The Survival of β-lactoglobulin Peptides in the Archaeological Record: Vulnerability vs. Sequence Variation

It is a strange observation, given the cultural co-evolution of dairying, that milk proteins are more commonly reported than any other food proteins in the archaeological record. The whey protein β-lactoglobulin and in particular its eleven amino acid long peptide T₁₂₅PEVDXEALEK₁₃₅ seems to be preferentially preserved in both ceramic vessels and teeth (dental calculus). An amino acid substitution in the middle of the chain is valuable to track livestock management because it permits differentiation between key animal species used in dairying. The persistence of this peptide is, however, unusual as its acidic nature makes it more vulnerable to hydrolysis. Moreover, selection for the ability to digest raw milk - more specifically, the continued production of the milk sugar enzyme lactase beyond the age of normal weaning - did not begin until the early Bronze Age. It is therefore unclear why it is a milk peptide, in particular a peptide associated with the lactose-rich whey fraction, that is one of the most commonly recovered dietary peptides. The unexpected preservation of T₁₂₅PEVDXEALEK₁₃₅ thus presents a good case study to uncover patterns of protein survival in the archaeological record. We have previously explored the dynamics of the bovine variation of the peptide (X=Asp₁₃₀) and its likelihood to undergo hydrolysis in solution. In this study, we turn our attention to the ovine (X=Asn₁₃₀) and the caprine (X=Lys₁₃₀) variations of the β-lactoglobulin peptide to determine how the mutation in the amino acid in position 6 affects peptide conformations and vulnerability in bulk water.
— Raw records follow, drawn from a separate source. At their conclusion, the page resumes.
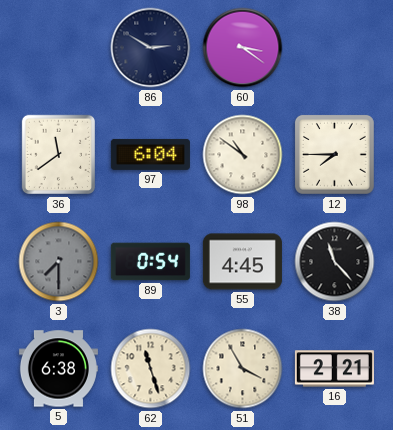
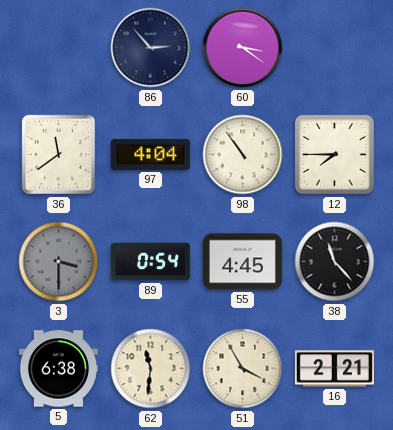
86: 2:50 -> 2:53
97: 6:04 -> 4:04
98: 10:51 -> 10:54
3: 7:30 -> 3:30
62: 11:27 -> 11:31
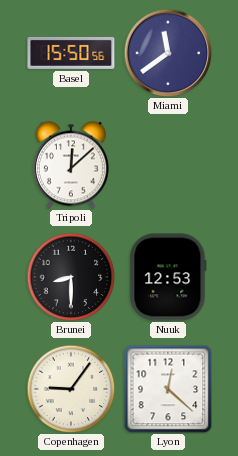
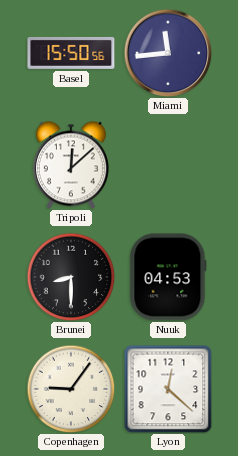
Miami: 11:39 -> 11:44
Nuuk: 12:53 -> 04:53
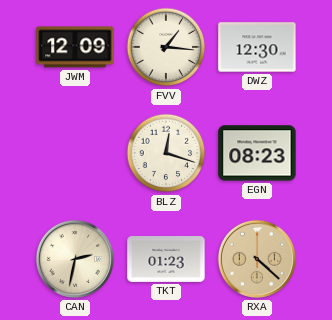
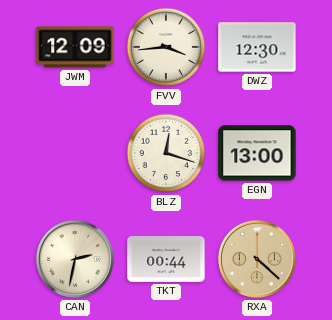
FVV: 1:16 -> 3:44
EGN: 08:23 -> 13:00
TKT: 01:23 -> 00:44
To do this, we use Molecular Dynamics as implemented in GROMACS 2020, with the Amber14SB forcefield and the SPC/E water model. We first perform extensive conformational analysis of both peptides in solution to determine stable structures. Then, using analogous methodology to that developed in our earlier study of the bovine peptide, we identify geometric arrangements between water and peptide that may be more prone to hydrolysis.